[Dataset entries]
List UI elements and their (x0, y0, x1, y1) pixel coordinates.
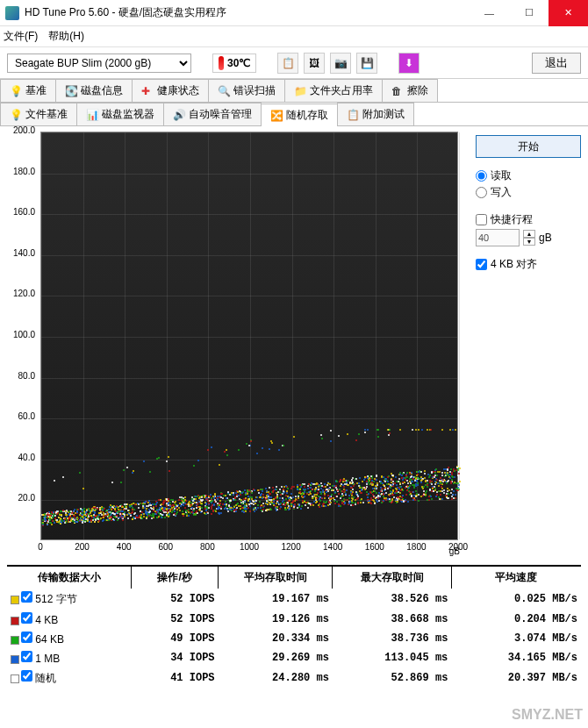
tab-folder[interactable]: 📁文件夹占用率 (284, 79, 383, 102)
tab-extra[interactable]: 📋附加测试 (337, 103, 414, 125)
radio-read[interactable]: 读取 (476, 168, 581, 183)
tab-aam[interactable]: 🔊自动噪音管理 (163, 103, 262, 125)
col-avg: 平均存取时间 (219, 567, 333, 589)
tab-benchmark[interactable]: 💡基准 (0, 79, 56, 102)
folder-icon: 📁 (294, 85, 306, 97)
tab-errorscan[interactable]: 🔍错误扫描 (208, 79, 285, 102)
lightbulb-icon: 💡 (10, 85, 22, 97)
tab-random[interactable]: 🔀随机存取 (261, 103, 338, 126)
table-row: 随机41 IOPS24.280 ms52.869 ms20.397 MB/s (7, 667, 581, 689)
exit-button[interactable]: 退出 (532, 53, 581, 74)
row-checkbox[interactable] (21, 670, 32, 682)
tab-row-1: 💡基准 💽磁盘信息 ✚健康状态 🔍错误扫描 📁文件夹占用率 🗑擦除 (0, 79, 588, 103)
lightbulb-icon: 💡 (10, 109, 22, 121)
col-ops: 操作/秒 (132, 567, 219, 589)
minimize-button[interactable]: — (470, 0, 509, 26)
random-icon: 🔀 (270, 110, 283, 122)
search-icon: 🔍 (218, 85, 230, 97)
options-button[interactable]: ⬇ (398, 53, 419, 74)
disk-icon: 💽 (65, 85, 77, 97)
checkbox-4k-align[interactable]: 4 KB 对齐 (476, 257, 581, 272)
clipboard-icon: 📋 (347, 109, 359, 121)
speaker-icon: 🔊 (173, 109, 185, 121)
tab-monitor[interactable]: 📊磁盘监视器 (76, 103, 164, 125)
table-row: 4 KB52 IOPS19.126 ms38.668 ms0.204 MB/s (7, 610, 581, 629)
row-checkbox[interactable] (21, 612, 32, 624)
random-access-chart: ms 20.040.060.080.0100.0120.0140.0160.01… (4, 130, 460, 558)
x-axis-unit: gB (449, 546, 460, 556)
monitor-icon: 📊 (86, 109, 98, 121)
tab-row-2: 💡文件基准 📊磁盘监视器 🔊自动噪音管理 🔀随机存取 📋附加测试 (0, 103, 588, 126)
copy-info-button[interactable]: 📋 (277, 53, 298, 74)
close-button[interactable]: ✕ (549, 0, 588, 26)
tab-health[interactable]: ✚健康状态 (132, 79, 209, 102)
col-max: 最大存取时间 (333, 567, 451, 589)
menu-help[interactable]: 帮助(H) (48, 29, 84, 44)
tab-erase[interactable]: 🗑擦除 (382, 79, 438, 102)
table-row: 512 字节52 IOPS19.167 ms38.526 ms0.025 MB/… (7, 589, 581, 610)
start-button[interactable]: 开始 (476, 135, 581, 158)
stroke-unit: gB (539, 232, 552, 244)
col-size: 传输数据大小 (7, 567, 132, 589)
tab-filebench[interactable]: 💡文件基准 (0, 103, 77, 125)
trash-icon: 🗑 (391, 85, 404, 97)
screenshot-button[interactable]: 📷 (330, 53, 351, 74)
checkbox-shortstroke[interactable]: 快捷行程 (476, 212, 581, 227)
shortstroke-spinner[interactable] (476, 229, 520, 246)
spinner-down[interactable]: ▼ (523, 238, 535, 246)
row-checkbox[interactable] (21, 591, 32, 603)
plus-icon: ✚ (141, 85, 154, 97)
row-checkbox[interactable] (21, 632, 32, 643)
results-table: 传输数据大小 操作/秒 平均存取时间 最大存取时间 平均速度 512 字节52 … (7, 565, 581, 689)
tab-info[interactable]: 💽磁盘信息 (55, 79, 133, 102)
spinner-up[interactable]: ▲ (523, 230, 535, 238)
watermark: SMYZ.NET (512, 707, 583, 723)
window-title: HD Tune Pro 5.60 - 硬盘/固态硬盘实用程序 (25, 5, 470, 20)
table-row: 64 KB49 IOPS20.334 ms38.736 ms3.074 MB/s (7, 629, 581, 648)
thermometer-icon (219, 56, 224, 70)
col-speed: 平均速度 (451, 567, 581, 589)
save-button[interactable]: 💾 (356, 53, 377, 74)
radio-write[interactable]: 写入 (476, 185, 581, 200)
table-row: 1 MB34 IOPS29.269 ms113.045 ms34.165 MB/… (7, 648, 581, 667)
drive-select[interactable]: Seagate BUP Slim (2000 gB) (7, 54, 191, 73)
app-icon (5, 6, 19, 20)
maximize-button[interactable]: ☐ (509, 0, 549, 26)
row-checkbox[interactable] (21, 651, 32, 662)
menu-file[interactable]: 文件(F) (4, 29, 38, 44)
temperature-value: 30℃ (227, 57, 250, 69)
copy-screenshot-button[interactable]: 🖼 (304, 53, 325, 74)
temperature-badge: 30℃ (212, 54, 256, 73)
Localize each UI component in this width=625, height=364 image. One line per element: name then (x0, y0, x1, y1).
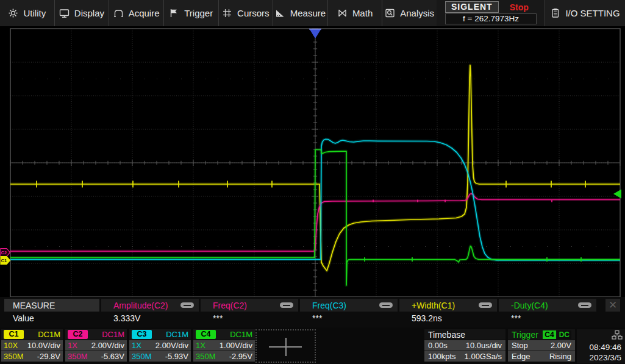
status-bar: C1 DC1M 10X 10.0V/div 350M -29.8VC2 DC1M… (0, 327, 625, 364)
measurement-value: 3.333V (113, 313, 140, 323)
timebase-box[interactable]: Timebase 0.00s10.0us/div 100kpts1.00GSa/… (424, 329, 505, 362)
remove-measurement-button[interactable] (280, 302, 293, 308)
menu-item-math[interactable]: Math (327, 0, 382, 26)
flag-icon (169, 8, 179, 18)
measurement-header-5[interactable]: -Duty(C4) (499, 299, 596, 312)
measurement-value: *** (213, 313, 223, 323)
measurement-header-3[interactable]: Freq(C3) (300, 299, 398, 312)
menu-items: UtilityDisplayAcquireTriggerCursorsMeasu… (0, 0, 437, 26)
channel-box-c1[interactable]: C1 DC1M 10X 10.0V/div 350M -29.8V (1, 329, 63, 363)
trigger-coupling-badge: DC (557, 330, 571, 339)
channel-offset: -2.95V (229, 352, 252, 361)
measure-panel-title: MEASURE (4, 299, 99, 312)
math-icon (337, 8, 348, 18)
channel-box-c4[interactable]: C4 DC1M 1X 1.00V/div 350M -2.95V (193, 329, 255, 363)
channel-bandwidth: 350M (196, 352, 216, 361)
channel-scale: 1.00V/div (220, 341, 252, 350)
remove-measurement-button[interactable] (479, 302, 492, 308)
menu-item-measure[interactable]: Measure (273, 0, 327, 26)
trigger-type: Edge (512, 352, 530, 361)
sample-rate: 1.00GSa/s (465, 352, 502, 361)
crosshair-icon (285, 338, 287, 356)
measure-icon (275, 8, 285, 18)
clipboard-icon (550, 8, 560, 18)
channel-coupling: DC1M (230, 330, 252, 339)
trigger-level: 2.00V (551, 341, 571, 350)
trigger-box[interactable]: Trigger C4 DC Stop2.00V EdgeRising (508, 329, 575, 362)
acquire-icon (113, 8, 124, 18)
menu-item-label: Utility (23, 8, 46, 18)
channel-coupling: DC1M (38, 330, 60, 339)
system-time: 08:49:46 (589, 343, 621, 352)
channel-coupling: DC1M (166, 330, 188, 339)
menu-item-cursors[interactable]: Cursors (218, 0, 273, 26)
siglent-logo: SIGLENT (445, 1, 499, 13)
menu-item-acquire[interactable]: Acquire (109, 0, 163, 26)
measure-row-label: Value (13, 313, 34, 323)
channel-probe: 1X (68, 341, 77, 350)
crosshair-box[interactable] (255, 329, 316, 363)
channel-offset: -5.63V (101, 352, 124, 361)
measurement-header-2[interactable]: Freq(C2) (201, 299, 298, 312)
brand-cluster: SIGLENT Stop f = 262.7973Hz (437, 0, 545, 26)
display-icon (59, 8, 70, 18)
menu-item-io-setting[interactable]: I/O SETTING (545, 0, 625, 26)
trigger-status: Stop (512, 341, 528, 350)
timebase-title: Timebase (428, 330, 465, 340)
menu-item-label: Cursors (237, 8, 270, 18)
channel-probe: 1X (196, 341, 205, 350)
remove-measurement-button[interactable] (578, 302, 591, 308)
trigger-frequency-readout: f = 262.7973Hz (445, 13, 537, 24)
menu-item-utility[interactable]: Utility (0, 0, 54, 26)
channel-tag: C1 (4, 330, 24, 339)
channel-offset: -5.93V (165, 352, 188, 361)
menu-item-display[interactable]: Display (54, 0, 109, 26)
timebase-delay: 0.00s (428, 341, 448, 350)
measurement-label: Freq(C2) (201, 301, 247, 310)
menu-item-label: Trigger (184, 8, 213, 18)
channel-tag: C3 (132, 330, 152, 339)
clock-box: 08:49:46 2023/3/5 (577, 329, 625, 363)
waveform-display[interactable]: C2C1 (0, 26, 625, 299)
measurement-header-1[interactable]: Amplitude(C2) (101, 299, 199, 312)
trigger-position-marker[interactable] (309, 29, 321, 38)
analysis-icon (385, 8, 395, 18)
channel-offset: -29.8V (37, 352, 60, 361)
measurement-header-4[interactable]: +Width(C1) (399, 299, 497, 312)
menu-item-label: Analysis (400, 8, 434, 18)
measurement-label: -Duty(C4) (499, 301, 548, 310)
menu-item-label: Math (352, 8, 373, 18)
channel-marker-label: C1 (1, 258, 7, 263)
menu-item-label: Display (74, 8, 104, 18)
trigger-level-marker[interactable] (613, 190, 621, 199)
menu-item-label: I/O SETTING (565, 8, 620, 18)
measurement-label: Amplitude(C2) (101, 301, 168, 310)
menu-item-label: Measure (290, 8, 326, 18)
channel-scale: 2.00V/div (155, 341, 188, 350)
timebase-points: 100kpts (428, 352, 456, 361)
remove-measurement-button[interactable] (379, 302, 393, 308)
channel-tag: C2 (68, 330, 88, 339)
gear-icon (8, 8, 18, 18)
close-icon[interactable]: ✕ (605, 299, 620, 312)
network-icon (612, 330, 623, 343)
timebase-scale: 10.0us/div (466, 341, 502, 350)
menu-item-analysis[interactable]: Analysis (382, 0, 437, 26)
trigger-source-badge: C4 (543, 330, 555, 339)
acquisition-status: Stop (510, 2, 529, 12)
channel-box-c3[interactable]: C3 DC1M 1X 2.00V/div 350M -5.93V (129, 329, 191, 363)
channel-box-c2[interactable]: C2 DC1M 1X 2.00V/div 350M -5.63V (65, 329, 127, 363)
remove-measurement-button[interactable] (180, 302, 194, 308)
menu-item-trigger[interactable]: Trigger (163, 0, 218, 26)
channel-probe: 10X (4, 341, 18, 350)
channel-probe: 1X (132, 341, 141, 350)
measurement-label: Freq(C3) (300, 301, 346, 310)
measurement-value: *** (312, 313, 322, 323)
measurement-label: +Width(C1) (399, 301, 455, 310)
measurement-value: *** (511, 313, 521, 323)
trigger-slope: Rising (549, 352, 571, 361)
channel-scale: 2.00V/div (91, 341, 124, 350)
channel-tag: C4 (196, 330, 216, 339)
channel-scale: 10.0V/div (27, 341, 60, 350)
menu-item-label: Acquire (129, 8, 160, 18)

**Work request:**
Identify the lines above that contain the word "close", then copy them.

**Output below:**
close-button[interactable]: ✕ (549, 0, 588, 26)
close-icon[interactable]: ✕ (605, 299, 620, 312)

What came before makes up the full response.